Data for review –
* * * * * * * * *

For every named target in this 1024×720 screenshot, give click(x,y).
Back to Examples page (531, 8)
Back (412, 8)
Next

* * * * * * * * *

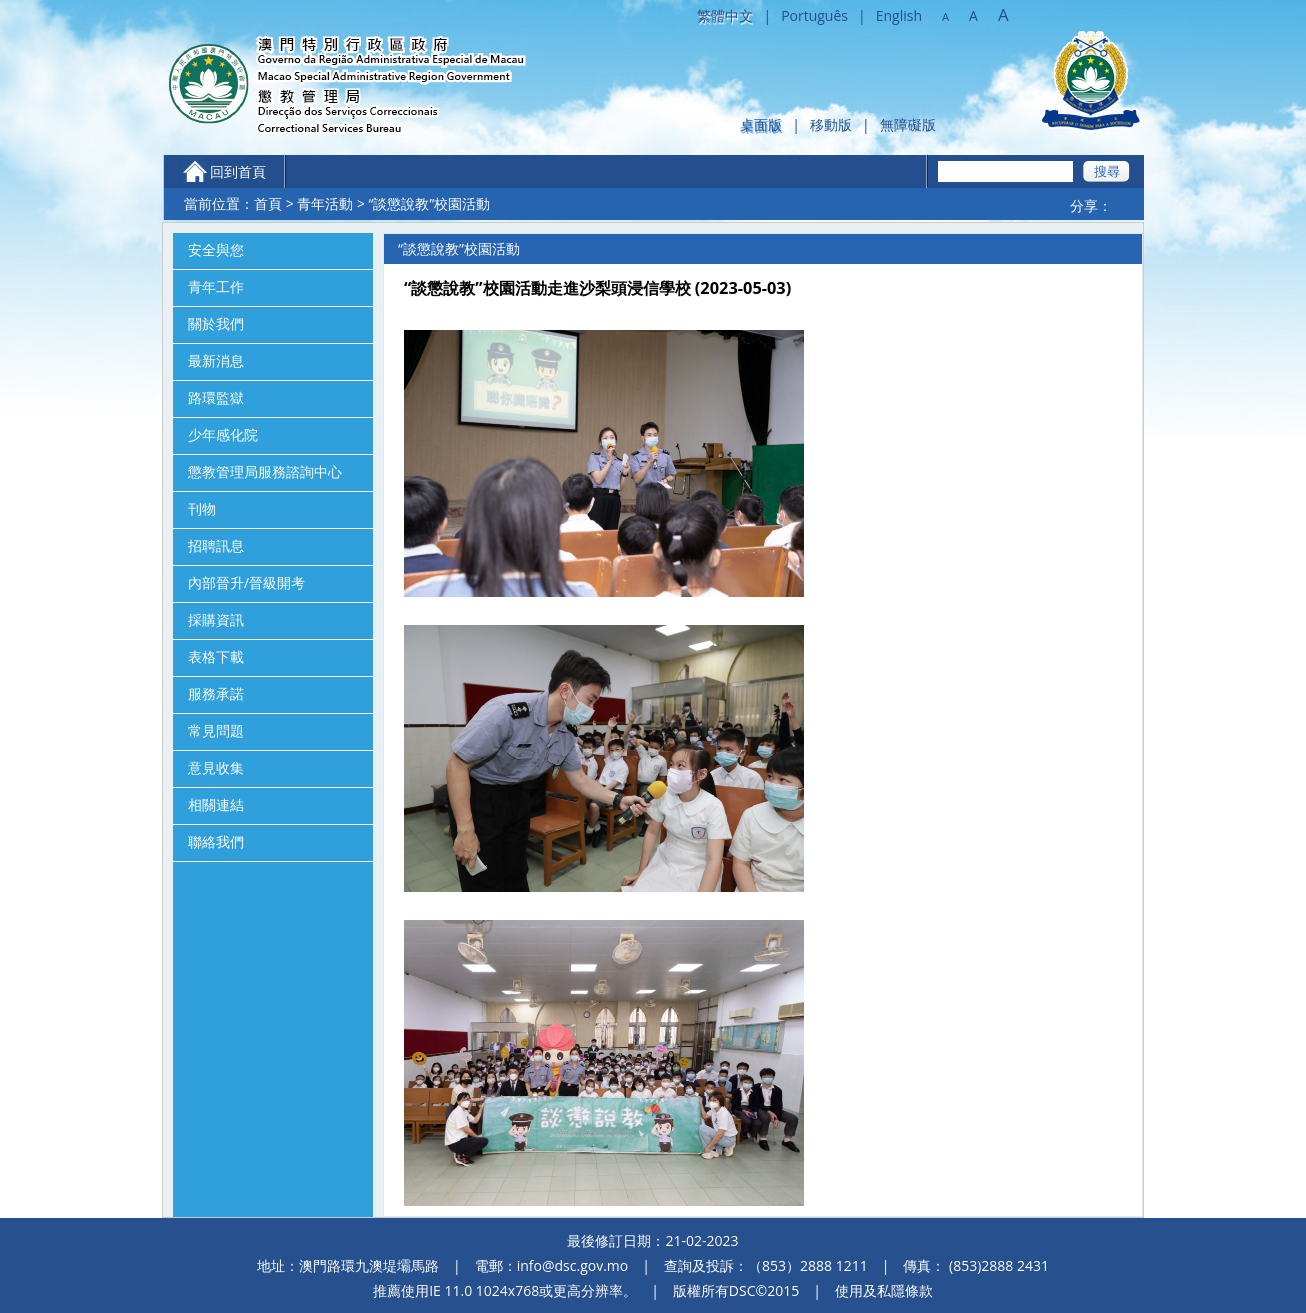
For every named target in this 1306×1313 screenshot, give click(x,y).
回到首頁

* * * * * * * * *

Task statement – Out of the records above, pick each line that contains the string "named".

Response to this task –
For every named target in this 1024×720 screenshot, give click(x,y).
For every named target in this 1306×1313 screenshot, give click(x,y).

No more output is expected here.